Your goal:
Leave the pictures out and write out exactly the lines from the top of the entries through the line containing "3857--1044606789-0".

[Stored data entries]
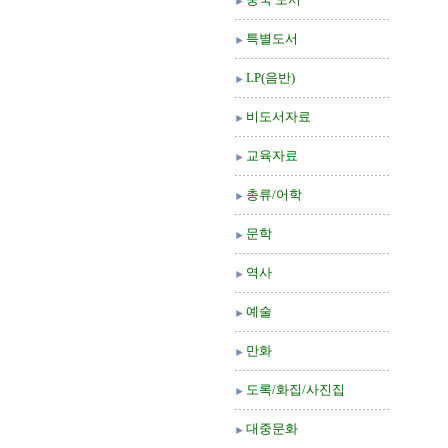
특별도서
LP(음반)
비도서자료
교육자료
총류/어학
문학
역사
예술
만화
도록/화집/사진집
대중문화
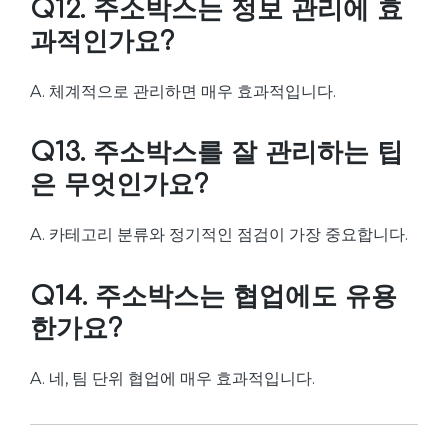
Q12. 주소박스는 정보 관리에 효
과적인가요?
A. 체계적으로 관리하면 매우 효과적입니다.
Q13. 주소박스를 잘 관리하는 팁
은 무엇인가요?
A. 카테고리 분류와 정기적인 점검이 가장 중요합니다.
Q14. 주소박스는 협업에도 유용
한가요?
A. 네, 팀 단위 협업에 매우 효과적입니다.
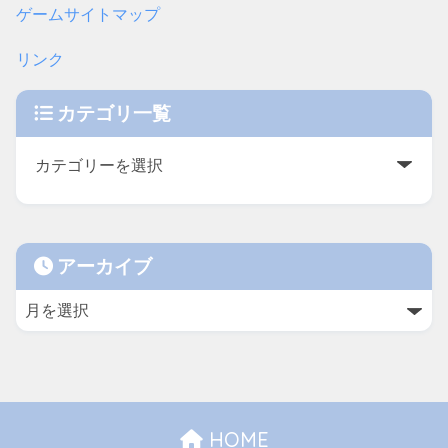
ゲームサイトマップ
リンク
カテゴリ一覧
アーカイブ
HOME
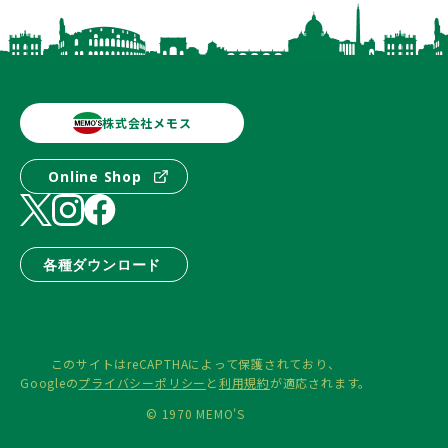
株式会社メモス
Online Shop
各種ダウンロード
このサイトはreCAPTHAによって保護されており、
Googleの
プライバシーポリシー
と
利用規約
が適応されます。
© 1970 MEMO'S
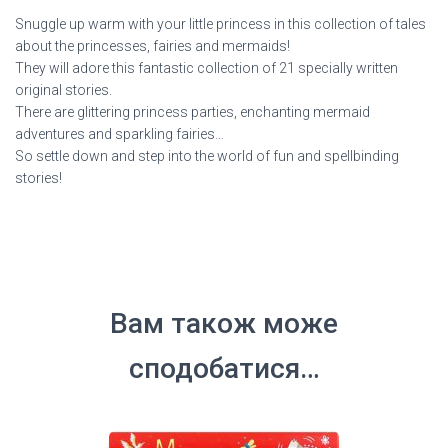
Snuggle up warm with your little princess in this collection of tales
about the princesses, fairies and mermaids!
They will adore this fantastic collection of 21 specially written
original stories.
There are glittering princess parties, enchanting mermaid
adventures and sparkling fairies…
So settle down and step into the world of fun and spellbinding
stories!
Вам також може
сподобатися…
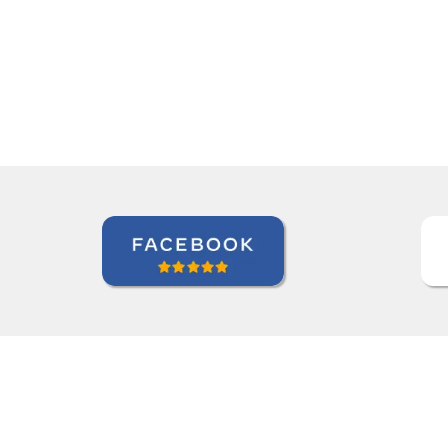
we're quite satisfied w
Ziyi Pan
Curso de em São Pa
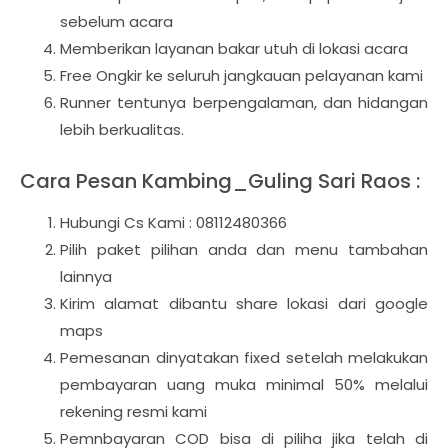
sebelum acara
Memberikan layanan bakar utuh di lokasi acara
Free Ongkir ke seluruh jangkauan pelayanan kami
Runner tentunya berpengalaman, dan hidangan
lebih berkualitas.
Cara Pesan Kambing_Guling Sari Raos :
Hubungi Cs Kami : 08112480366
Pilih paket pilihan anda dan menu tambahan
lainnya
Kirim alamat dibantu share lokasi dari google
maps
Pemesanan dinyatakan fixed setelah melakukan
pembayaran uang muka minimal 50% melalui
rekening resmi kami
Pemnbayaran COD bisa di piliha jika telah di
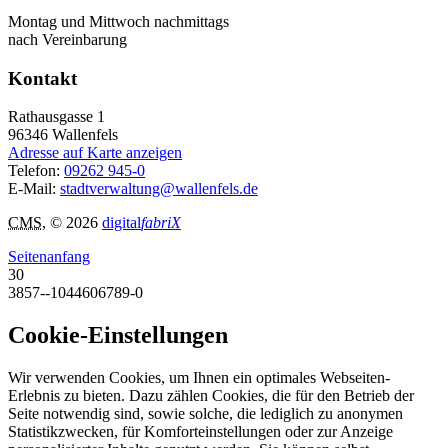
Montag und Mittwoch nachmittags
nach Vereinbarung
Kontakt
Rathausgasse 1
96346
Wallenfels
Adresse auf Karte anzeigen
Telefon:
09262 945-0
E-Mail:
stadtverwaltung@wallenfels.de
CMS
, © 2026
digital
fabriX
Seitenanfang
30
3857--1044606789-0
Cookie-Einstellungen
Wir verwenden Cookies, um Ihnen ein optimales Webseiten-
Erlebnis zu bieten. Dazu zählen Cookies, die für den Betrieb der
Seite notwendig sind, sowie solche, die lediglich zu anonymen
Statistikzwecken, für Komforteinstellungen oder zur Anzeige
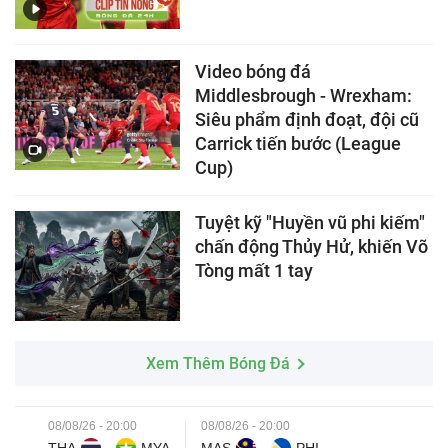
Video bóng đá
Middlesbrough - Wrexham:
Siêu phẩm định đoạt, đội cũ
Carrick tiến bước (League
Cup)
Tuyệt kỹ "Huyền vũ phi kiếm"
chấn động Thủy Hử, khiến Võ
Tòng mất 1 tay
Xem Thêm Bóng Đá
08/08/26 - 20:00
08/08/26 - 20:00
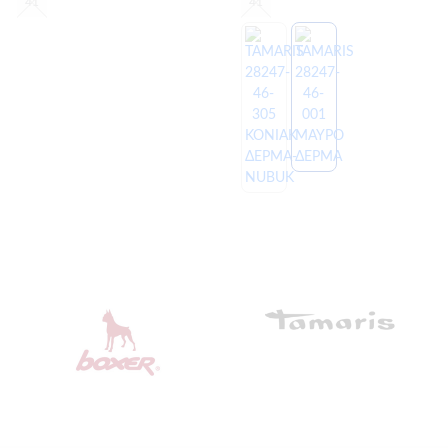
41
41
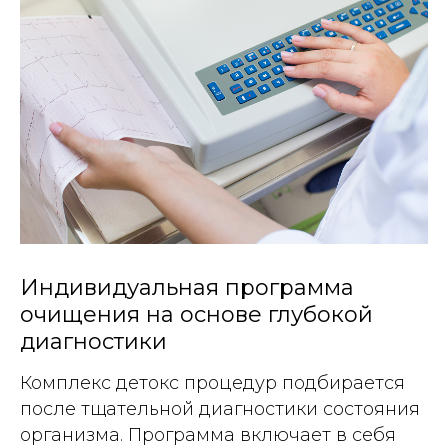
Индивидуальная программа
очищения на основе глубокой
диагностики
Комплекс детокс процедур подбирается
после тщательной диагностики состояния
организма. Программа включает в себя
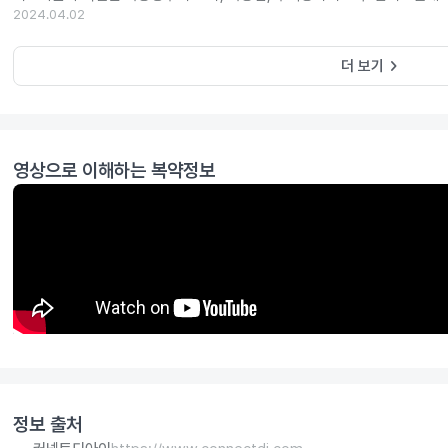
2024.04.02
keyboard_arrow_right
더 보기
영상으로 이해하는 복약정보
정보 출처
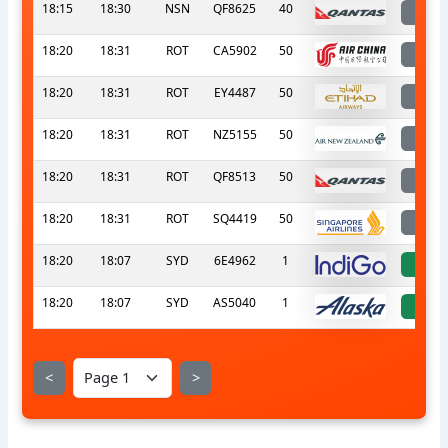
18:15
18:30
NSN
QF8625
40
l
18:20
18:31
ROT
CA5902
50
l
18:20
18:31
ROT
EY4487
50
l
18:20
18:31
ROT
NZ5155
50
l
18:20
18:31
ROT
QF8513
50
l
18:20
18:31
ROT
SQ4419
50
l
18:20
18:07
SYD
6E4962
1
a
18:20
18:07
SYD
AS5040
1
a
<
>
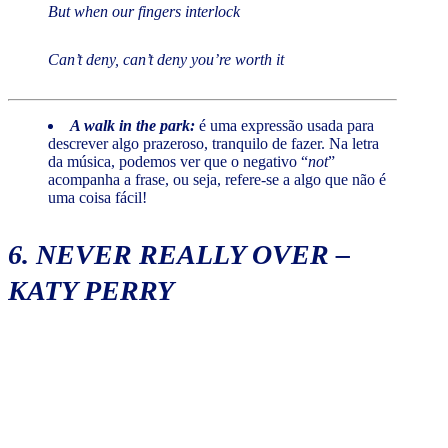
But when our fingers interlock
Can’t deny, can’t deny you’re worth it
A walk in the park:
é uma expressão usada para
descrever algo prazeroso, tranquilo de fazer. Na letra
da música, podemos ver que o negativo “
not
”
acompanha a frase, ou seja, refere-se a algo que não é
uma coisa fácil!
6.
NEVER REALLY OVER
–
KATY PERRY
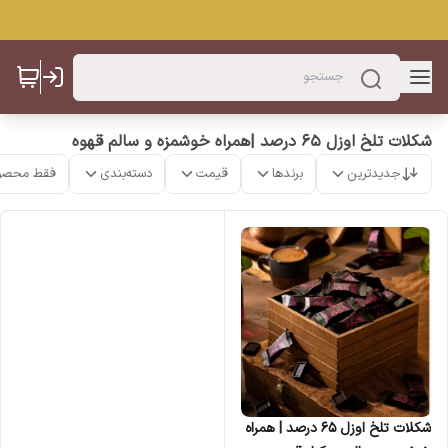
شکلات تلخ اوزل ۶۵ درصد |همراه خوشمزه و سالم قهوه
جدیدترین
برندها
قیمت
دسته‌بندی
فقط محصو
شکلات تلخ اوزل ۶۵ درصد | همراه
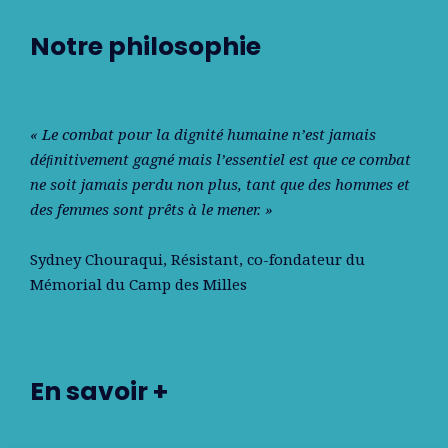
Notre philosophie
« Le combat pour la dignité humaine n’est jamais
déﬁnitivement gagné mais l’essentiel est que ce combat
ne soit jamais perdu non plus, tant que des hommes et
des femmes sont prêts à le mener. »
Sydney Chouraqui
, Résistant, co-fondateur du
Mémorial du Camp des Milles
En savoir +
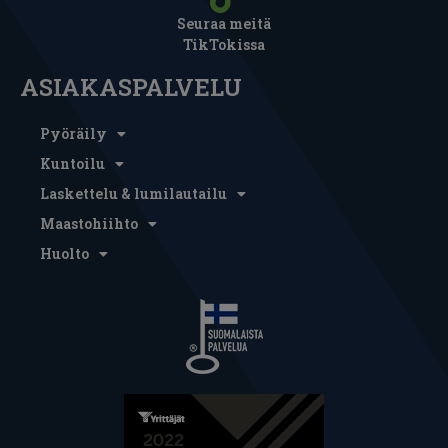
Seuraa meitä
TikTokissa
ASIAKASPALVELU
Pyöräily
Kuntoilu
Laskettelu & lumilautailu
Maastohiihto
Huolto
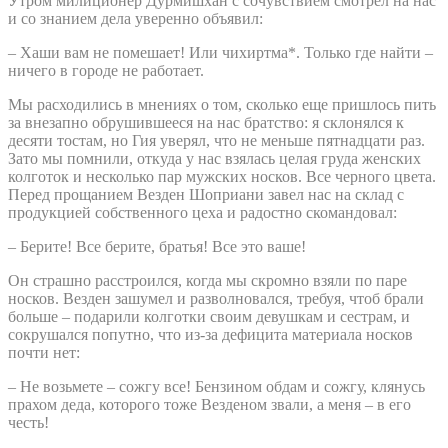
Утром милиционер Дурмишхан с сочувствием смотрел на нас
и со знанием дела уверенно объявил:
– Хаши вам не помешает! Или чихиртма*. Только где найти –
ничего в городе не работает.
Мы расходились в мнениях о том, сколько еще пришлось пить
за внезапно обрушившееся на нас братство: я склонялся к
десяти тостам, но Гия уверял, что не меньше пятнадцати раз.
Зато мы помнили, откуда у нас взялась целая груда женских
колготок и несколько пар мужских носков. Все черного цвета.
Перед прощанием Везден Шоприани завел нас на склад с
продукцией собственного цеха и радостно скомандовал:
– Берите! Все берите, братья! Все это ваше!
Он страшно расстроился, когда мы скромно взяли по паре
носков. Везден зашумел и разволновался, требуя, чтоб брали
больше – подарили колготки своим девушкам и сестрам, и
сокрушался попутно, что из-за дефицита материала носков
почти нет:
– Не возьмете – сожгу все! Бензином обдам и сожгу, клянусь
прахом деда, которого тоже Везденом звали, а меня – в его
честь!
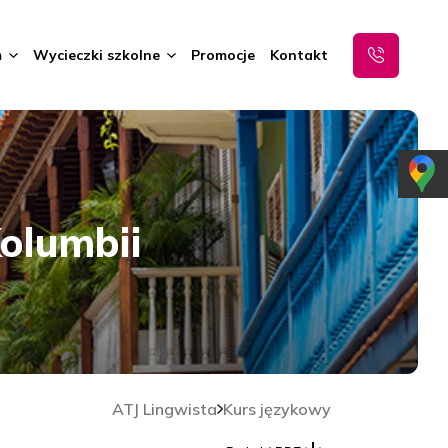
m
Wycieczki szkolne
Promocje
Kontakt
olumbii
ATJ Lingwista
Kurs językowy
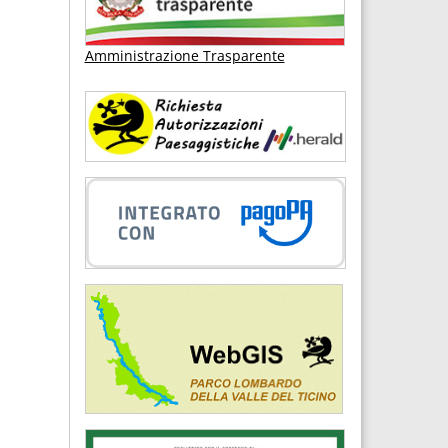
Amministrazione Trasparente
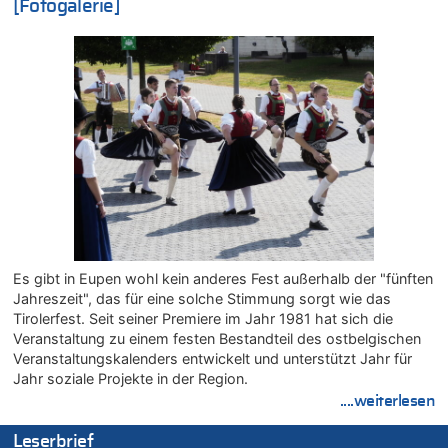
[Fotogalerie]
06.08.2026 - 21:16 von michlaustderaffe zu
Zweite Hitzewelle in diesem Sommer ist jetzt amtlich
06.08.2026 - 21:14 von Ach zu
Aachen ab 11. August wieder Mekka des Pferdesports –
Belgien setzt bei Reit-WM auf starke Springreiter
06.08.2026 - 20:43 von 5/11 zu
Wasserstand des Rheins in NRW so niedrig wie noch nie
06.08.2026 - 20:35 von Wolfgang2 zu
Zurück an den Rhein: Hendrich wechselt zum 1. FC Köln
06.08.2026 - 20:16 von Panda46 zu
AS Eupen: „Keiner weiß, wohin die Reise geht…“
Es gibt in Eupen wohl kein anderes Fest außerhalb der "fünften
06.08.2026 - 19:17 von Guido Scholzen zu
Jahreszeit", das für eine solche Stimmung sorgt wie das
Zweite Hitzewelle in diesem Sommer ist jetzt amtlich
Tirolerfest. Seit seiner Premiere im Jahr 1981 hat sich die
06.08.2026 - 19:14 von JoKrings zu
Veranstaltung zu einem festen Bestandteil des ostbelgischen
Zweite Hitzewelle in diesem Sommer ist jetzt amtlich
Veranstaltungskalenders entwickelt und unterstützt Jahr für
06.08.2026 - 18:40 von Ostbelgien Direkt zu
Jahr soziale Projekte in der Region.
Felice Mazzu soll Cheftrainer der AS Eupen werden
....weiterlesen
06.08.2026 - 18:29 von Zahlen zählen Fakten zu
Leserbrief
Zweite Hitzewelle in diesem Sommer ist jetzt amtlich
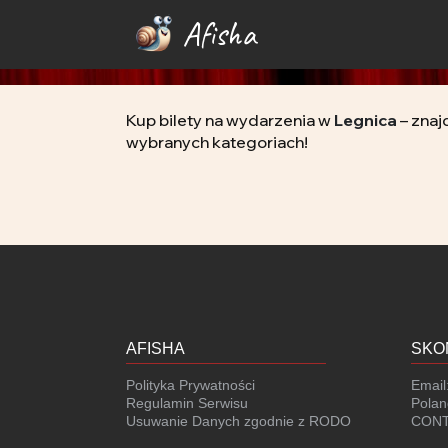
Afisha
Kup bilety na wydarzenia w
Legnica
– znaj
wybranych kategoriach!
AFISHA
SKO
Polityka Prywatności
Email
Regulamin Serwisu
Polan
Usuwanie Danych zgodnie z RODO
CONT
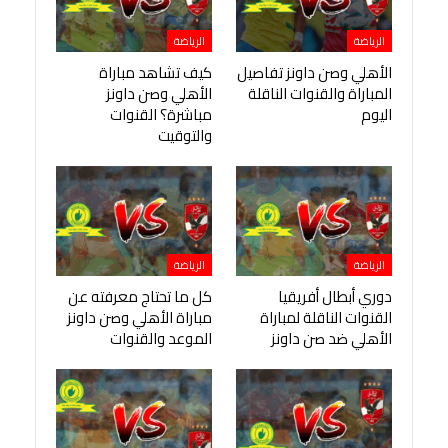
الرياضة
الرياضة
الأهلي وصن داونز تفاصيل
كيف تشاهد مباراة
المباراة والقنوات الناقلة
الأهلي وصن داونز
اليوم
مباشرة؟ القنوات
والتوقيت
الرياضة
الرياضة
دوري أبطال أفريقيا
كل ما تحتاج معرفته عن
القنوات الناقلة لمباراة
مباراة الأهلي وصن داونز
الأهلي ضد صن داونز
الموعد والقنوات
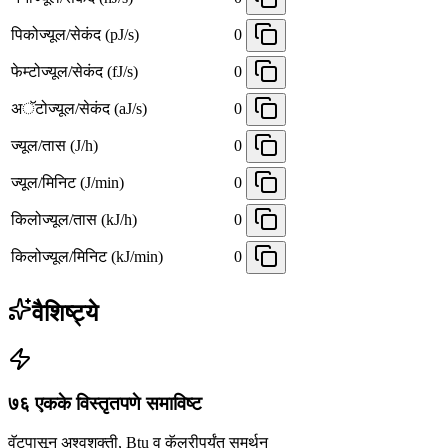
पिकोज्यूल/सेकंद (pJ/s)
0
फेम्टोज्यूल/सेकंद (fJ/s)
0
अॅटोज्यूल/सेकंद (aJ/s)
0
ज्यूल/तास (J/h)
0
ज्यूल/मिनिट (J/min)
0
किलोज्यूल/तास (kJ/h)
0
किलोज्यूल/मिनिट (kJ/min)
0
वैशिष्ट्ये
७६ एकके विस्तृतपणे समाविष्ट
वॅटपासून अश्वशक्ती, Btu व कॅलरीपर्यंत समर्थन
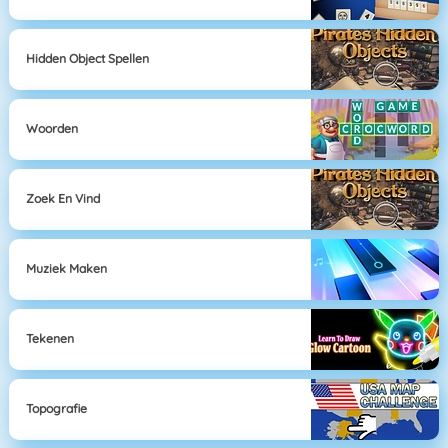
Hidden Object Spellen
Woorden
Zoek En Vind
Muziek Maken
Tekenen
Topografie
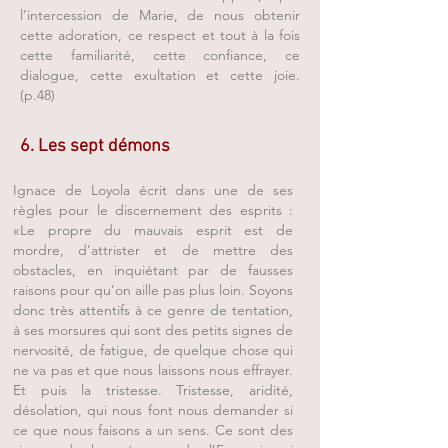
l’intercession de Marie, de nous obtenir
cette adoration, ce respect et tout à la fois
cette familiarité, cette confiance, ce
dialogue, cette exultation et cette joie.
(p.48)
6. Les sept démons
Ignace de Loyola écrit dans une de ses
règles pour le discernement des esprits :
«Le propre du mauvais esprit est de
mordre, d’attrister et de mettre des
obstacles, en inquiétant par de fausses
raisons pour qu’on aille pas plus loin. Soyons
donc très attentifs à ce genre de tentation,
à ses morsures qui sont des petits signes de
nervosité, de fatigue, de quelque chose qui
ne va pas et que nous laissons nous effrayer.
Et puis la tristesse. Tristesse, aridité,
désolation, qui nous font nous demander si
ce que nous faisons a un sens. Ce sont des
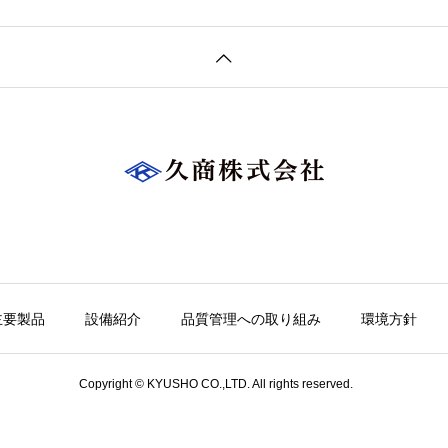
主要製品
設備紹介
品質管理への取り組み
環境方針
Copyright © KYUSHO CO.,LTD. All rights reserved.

Problem solution:
특별도서
LP(음반)
비도서자료
교육자료
총류/어학
문학
역사
예술
만화
도록/화집/사진집
대중문화
Q12. 주소박스는 정보 관리에 효
과적인가요?
A. 체계적으로 관리하면 매우 효과적입니다.
Q13. 주소박스를 잘 관리하는 팁
은 무엇인가요?
A. 카테고리 분류와 정기적인 점검이 가장 중요합니다.
Q14. 주소박스는 협업에도 유용
한가요?
A. 네, 팀 단위 협업에 매우 효과적입니다.
ゲームサイトマップ
リンク
カテゴリ一覧
アーカイブ
HOME
株式会社メモス
Online Shop
各種ダウンロード
このサイトはreCAPTHAによって保護されており、
Googleの
プライバシーポリシー
と
利用規約
が適応されます。
© 1970 MEMO'S
Snuggle up warm with your little princess in this collection of tales
about the princesses, fairies and mermaids!
They will adore this fantastic collection of 21 specially written
original stories.
There are glittering princess parties, enchanting mermaid
adventures and sparkling fairies…
So settle down and step into the world of fun and spellbinding
stories!
Вам також може
сподобатися…
we're quite satisfied w
Ziyi Pan
Curso de em São Pa
sebelum acara
Memberikan layanan bakar utuh di lokasi acara
Free Ongkir ke seluruh jangkauan pelayanan kami
Runner tentunya berpengalaman, dan hidangan
lebih berkualitas.
Cara Pesan Kambing_Guling Sari Raos :
Hubungi Cs Kami : 08112480366
Pilih paket pilihan anda dan menu tambahan
lainnya
Kirim alamat dibantu share lokasi dari google
maps
Pemesanan dinyatakan fixed setelah melakukan
pembayaran uang muka minimal 50% melalui
rekening resmi kami
Pemnbayaran COD bisa di piliha jika telah di
Montag und Mittwoch nachmittags
nach Vereinbarung
Kontakt
Rathausgasse 1
96346
Wallenfels
Adresse auf Karte anzeigen
Telefon:
09262 945-0
E-Mail:
stadtverwaltung@wallenfels.de
CMS
, © 2026
digital
fabriX
Seitenanfang
30
3857--1044606789-0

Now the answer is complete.